### Task prompt
Please work out how many of the lines below include "group". Only the number should be given.

(Records excerpted from a collection)
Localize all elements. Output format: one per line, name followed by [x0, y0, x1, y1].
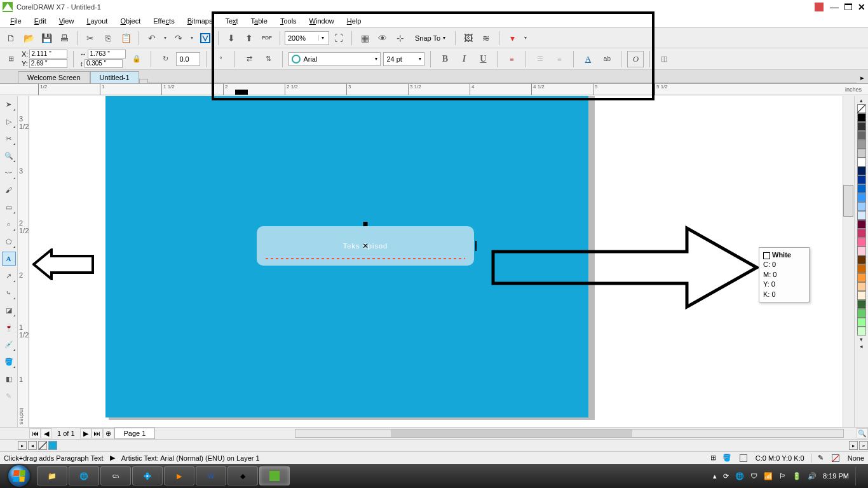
- zoom-tool[interactable]: 🔍: [2, 149, 16, 163]
- palette-swatch[interactable]: [857, 282, 866, 291]
- show-guidelines-button[interactable]: ⊹: [392, 30, 409, 46]
- launcher-dropdown[interactable]: ▾: [522, 30, 529, 46]
- taskbar-media[interactable]: ▶: [164, 466, 194, 485]
- doc-palette-flyout-button[interactable]: »: [859, 441, 868, 450]
- palette-swatch[interactable]: [857, 318, 866, 327]
- taskbar-word[interactable]: W: [196, 466, 226, 485]
- doc-palette-prev-button[interactable]: ◂: [28, 441, 37, 450]
- tray-security-icon[interactable]: 🛡: [750, 472, 757, 480]
- print-button[interactable]: 🖶: [56, 30, 72, 46]
- text-align-button[interactable]: ≡: [503, 51, 520, 67]
- selection-center-icon[interactable]: ✕: [362, 241, 369, 250]
- menu-file[interactable]: File: [4, 15, 28, 27]
- text-cursor-icon[interactable]: [475, 241, 477, 251]
- undo-button[interactable]: ↶: [144, 30, 160, 46]
- palette-swatch[interactable]: [857, 113, 866, 122]
- tabs-more-button[interactable]: ▸: [857, 72, 868, 83]
- interactive-opentype-button[interactable]: O: [627, 51, 644, 67]
- tray-clock[interactable]: 8:19 PM: [823, 472, 849, 480]
- underline-button[interactable]: U: [475, 51, 491, 67]
- lock-ratio-button[interactable]: 🔒: [128, 51, 145, 67]
- palette-swatch[interactable]: [857, 291, 866, 300]
- open-button[interactable]: 📂: [20, 30, 37, 46]
- text-properties-button[interactable]: A: [580, 51, 596, 67]
- doc-palette-swatch[interactable]: [48, 441, 57, 450]
- page-tab[interactable]: Page 1: [114, 428, 156, 439]
- user-icon[interactable]: [815, 3, 824, 11]
- drop-shadow-tool[interactable]: ◪: [2, 303, 16, 317]
- palette-swatch[interactable]: [857, 166, 866, 175]
- palette-down-button[interactable]: ▾: [860, 336, 863, 342]
- menu-tools[interactable]: Tools: [274, 15, 303, 27]
- redo-dropdown[interactable]: ▾: [188, 30, 196, 46]
- palette-swatch[interactable]: [857, 238, 866, 247]
- menu-help[interactable]: Help: [341, 15, 368, 27]
- menu-layout[interactable]: Layout: [80, 15, 114, 27]
- palette-swatch[interactable]: [857, 247, 866, 255]
- tab-welcome[interactable]: Welcome Screen: [18, 71, 90, 83]
- palette-swatch[interactable]: [857, 131, 866, 140]
- drop-cap-button[interactable]: ≡: [551, 51, 567, 67]
- interactive-fill-tool[interactable]: 🪣: [2, 355, 16, 369]
- ellipse-tool[interactable]: ○: [2, 217, 16, 231]
- palette-up-button[interactable]: ▴: [860, 97, 863, 104]
- palette-swatch[interactable]: [857, 220, 866, 229]
- palette-swatch[interactable]: [857, 202, 866, 211]
- launch-button[interactable]: ≋: [478, 30, 494, 46]
- show-grid-button[interactable]: 👁: [374, 30, 391, 46]
- fill-icon[interactable]: 🪣: [722, 454, 731, 462]
- menu-text[interactable]: Text: [219, 15, 244, 27]
- taskbar-chrome[interactable]: 🌐: [69, 466, 99, 485]
- tray-network-icon[interactable]: 🌐: [735, 472, 744, 480]
- palette-swatch[interactable]: [857, 122, 866, 131]
- taskbar-app2[interactable]: ◆: [227, 466, 258, 485]
- tray-wifi-icon[interactable]: 📶: [764, 472, 773, 480]
- outline-icon[interactable]: ✎: [818, 454, 824, 462]
- publish-pdf-button[interactable]: PDF: [259, 30, 275, 46]
- tab-spacer-button[interactable]: [139, 79, 148, 83]
- palette-swatch[interactable]: [857, 300, 866, 309]
- doc-palette-menu-button[interactable]: ▸: [18, 441, 27, 450]
- palette-swatch[interactable]: [857, 184, 866, 193]
- x-input[interactable]: 2.111 ": [29, 50, 67, 58]
- doc-palette-next-button[interactable]: ▸: [849, 441, 858, 450]
- taskbar-coreldraw[interactable]: [259, 466, 290, 485]
- palette-swatch[interactable]: [857, 327, 866, 336]
- tray-sync-icon[interactable]: ⟳: [723, 472, 729, 480]
- palette-swatch[interactable]: [857, 229, 866, 238]
- slider-thumb[interactable]: [843, 185, 853, 217]
- menu-table[interactable]: Table: [245, 15, 274, 27]
- palette-flyout-button[interactable]: ◂: [860, 343, 863, 349]
- palette-swatch[interactable]: [857, 264, 866, 273]
- rectangle-tool[interactable]: ▭: [2, 200, 16, 214]
- shape-tool[interactable]: ▷: [2, 114, 16, 128]
- text-tool[interactable]: A: [2, 252, 16, 266]
- connector-tool[interactable]: ⤷: [2, 286, 16, 300]
- palette-swatch[interactable]: [857, 193, 866, 202]
- undo-dropdown[interactable]: ▾: [161, 30, 169, 46]
- tray-show-hidden-button[interactable]: ▴: [713, 472, 717, 480]
- tray-volume-icon[interactable]: 🔊: [808, 472, 817, 480]
- page-add-button[interactable]: ⊕: [103, 428, 114, 438]
- start-button[interactable]: [3, 464, 36, 487]
- close-button[interactable]: ✕: [858, 2, 865, 12]
- height-input[interactable]: 0.305 ": [85, 59, 123, 68]
- menu-window[interactable]: Window: [303, 15, 341, 27]
- mirror-v-button[interactable]: ⇅: [260, 51, 276, 67]
- horizontal-scrollbar[interactable]: [295, 429, 844, 438]
- app-launcher-button[interactable]: ▾: [504, 30, 520, 46]
- mirror-h-button[interactable]: ⇄: [241, 51, 257, 67]
- palette-swatch[interactable]: [857, 273, 866, 282]
- bullet-list-button[interactable]: ☰: [532, 51, 548, 67]
- zoom-combo[interactable]: 200% ▾: [285, 31, 329, 45]
- snap-grid-icon[interactable]: ⊞: [710, 454, 716, 462]
- font-combo[interactable]: Arial ▾: [288, 52, 381, 66]
- italic-button[interactable]: I: [456, 51, 472, 67]
- crop-tool[interactable]: ✂: [2, 132, 16, 146]
- taskbar-app1[interactable]: 💠: [132, 466, 163, 485]
- rotation-input[interactable]: 0.0: [176, 52, 200, 66]
- ruler-horizontal[interactable]: inches 1/211 1/222 1/233 1/244 1/255 1/2: [0, 84, 868, 95]
- full-screen-button[interactable]: ⛶: [330, 30, 347, 46]
- palette-swatch[interactable]: [857, 175, 866, 184]
- doc-palette-none-swatch[interactable]: [38, 441, 47, 450]
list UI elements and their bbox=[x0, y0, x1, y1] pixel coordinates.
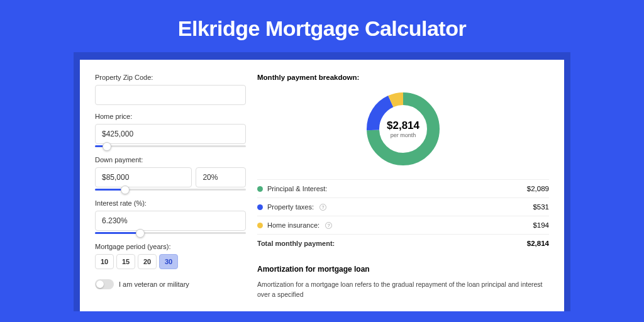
donut-sub: per month bbox=[391, 132, 416, 138]
home-price-input[interactable] bbox=[95, 124, 246, 144]
donut-chart: $2,814 per month bbox=[363, 89, 443, 169]
slider-thumb[interactable] bbox=[121, 186, 130, 194]
slider-thumb[interactable] bbox=[103, 142, 111, 151]
veteran-row: I am veteran or military bbox=[95, 279, 246, 289]
info-icon[interactable]: ? bbox=[325, 222, 332, 229]
input-column: Property Zip Code: Home price: Down paym… bbox=[95, 74, 246, 297]
interest-slider[interactable] bbox=[95, 232, 246, 234]
page-title: Elkridge Mortgage Calculator bbox=[0, 0, 644, 52]
down-payment-slider[interactable] bbox=[95, 189, 246, 191]
home-price-slider[interactable] bbox=[95, 145, 246, 147]
breakdown-label: Principal & Interest: bbox=[267, 185, 327, 192]
breakdown-row: Principal & Interest:$2,089 bbox=[257, 179, 549, 197]
veteran-label: I am veteran or military bbox=[119, 280, 189, 288]
period-button-30[interactable]: 30 bbox=[159, 254, 178, 269]
period-button-15[interactable]: 15 bbox=[116, 254, 135, 269]
donut-center: $2,814 per month bbox=[363, 89, 443, 169]
breakdown-total-row: Total monthly payment: $2,814 bbox=[257, 234, 549, 252]
zip-label: Property Zip Code: bbox=[95, 74, 246, 81]
info-icon[interactable]: ? bbox=[319, 204, 326, 211]
legend-dot bbox=[257, 223, 263, 228]
zip-input[interactable] bbox=[95, 85, 246, 105]
period-button-20[interactable]: 20 bbox=[138, 254, 157, 269]
breakdown-row: Property taxes:?$531 bbox=[257, 197, 549, 216]
down-payment-input[interactable] bbox=[95, 167, 192, 187]
calculator-panel: Property Zip Code: Home price: Down paym… bbox=[74, 52, 570, 311]
total-value: $2,814 bbox=[527, 240, 549, 247]
down-payment-pct-input[interactable] bbox=[196, 167, 246, 187]
interest-group: Interest rate (%): bbox=[95, 199, 246, 234]
home-price-group: Home price: bbox=[95, 113, 246, 147]
interest-label: Interest rate (%): bbox=[95, 199, 246, 207]
calculator-card: Property Zip Code: Home price: Down paym… bbox=[80, 60, 564, 311]
home-price-label: Home price: bbox=[95, 113, 246, 120]
amortization-text: Amortization for a mortgage loan refers … bbox=[257, 280, 549, 300]
breakdown-row: Home insurance:?$194 bbox=[257, 216, 549, 234]
breakdown-label: Property taxes: bbox=[267, 203, 314, 211]
donut-chart-wrap: $2,814 per month bbox=[257, 89, 549, 169]
veteran-toggle[interactable] bbox=[95, 279, 114, 289]
breakdown-label: Home insurance: bbox=[267, 221, 319, 229]
breakdown-value: $531 bbox=[533, 203, 549, 211]
breakdown-value: $194 bbox=[533, 221, 549, 229]
slider-thumb[interactable] bbox=[136, 229, 145, 238]
legend-dot bbox=[257, 186, 263, 192]
breakdown-list: Principal & Interest:$2,089Property taxe… bbox=[257, 179, 549, 234]
down-payment-group: Down payment: bbox=[95, 156, 246, 191]
interest-input[interactable] bbox=[95, 211, 246, 231]
breakdown-column: Monthly payment breakdown: $2,814 per mo… bbox=[257, 74, 549, 297]
legend-dot bbox=[257, 204, 263, 210]
period-label: Mortgage period (years): bbox=[95, 243, 246, 250]
period-group: Mortgage period (years): 10152030 bbox=[95, 243, 246, 269]
donut-amount: $2,814 bbox=[387, 119, 419, 132]
breakdown-value: $2,089 bbox=[527, 185, 549, 192]
amortization-heading: Amortization for mortgage loan bbox=[257, 265, 549, 274]
amortization-section: Amortization for mortgage loan Amortizat… bbox=[257, 265, 549, 300]
down-payment-label: Down payment: bbox=[95, 156, 246, 164]
zip-group: Property Zip Code: bbox=[95, 74, 246, 105]
period-button-10[interactable]: 10 bbox=[95, 254, 114, 269]
total-label: Total monthly payment: bbox=[257, 240, 335, 247]
period-buttons: 10152030 bbox=[95, 254, 246, 269]
breakdown-heading: Monthly payment breakdown: bbox=[257, 74, 549, 81]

### Result of the task
5